背後で研究員さんたちがよろよろと立ち上がって、周囲を確認するように動きだしたのがわかった。もう大丈夫だろう。そう思ったから、イノセンスの発動を終えて、わたしも周囲を見渡した。
どうやら、本当に危機は去っていったようで少し離れた所では医療班を始めとしたスタッフの人たちが怪我人を運んだり事後処理に追われている様子が見える。
「ナノちゃん、無事だったかい?」
「ティエドール元帥……?」
「お疲れ。よく頑張ってくれたね」
ぽん、と背中に手をおかれてふらふらと体から力が抜けてしまった。元帥は腕をなくしたわたしに少し驚いた様子だったけど、へたりこんだわたしの為にと、医療班の人を呼びに行った。しばらくすると元帥と医療班のスタッフが何人がやって来て、怪我のせいか自力で動くことも出来ないわたしを担架に載せて運んでくれた。
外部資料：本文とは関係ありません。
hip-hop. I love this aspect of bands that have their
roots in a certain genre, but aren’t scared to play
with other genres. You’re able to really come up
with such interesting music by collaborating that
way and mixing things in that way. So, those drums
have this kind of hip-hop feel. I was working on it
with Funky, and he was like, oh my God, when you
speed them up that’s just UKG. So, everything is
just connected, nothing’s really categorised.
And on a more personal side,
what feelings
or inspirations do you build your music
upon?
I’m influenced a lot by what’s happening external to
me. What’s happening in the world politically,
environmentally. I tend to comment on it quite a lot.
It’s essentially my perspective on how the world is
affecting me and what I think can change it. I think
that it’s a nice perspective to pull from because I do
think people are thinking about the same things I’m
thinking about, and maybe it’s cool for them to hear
どうせ暫くすればまた動けるようにはなるけれど今はこの好意に甘えておくことにした。
「ありがとう、ナノ」
「お前のおかげで、生き残ることが出来た」
担架の上のわたしに声をかけてくれたのは、さっきまでわたしの後ろにいた科学班の研究員さんたちだ。きっちり五人、わたしの後ろにいた人たちは皆、大きな怪我もなく五体満足で笑っている。
良かった、とわたしは笑った。
わたしはこの人たちをちゃんと、助けることができたらしい。こちらこそありがとう、とお礼を言いたかったけれど、言葉を紡ごうとして、大きく咳き込んだと思ったら血の味がしたのでお礼を言うに言えなかった。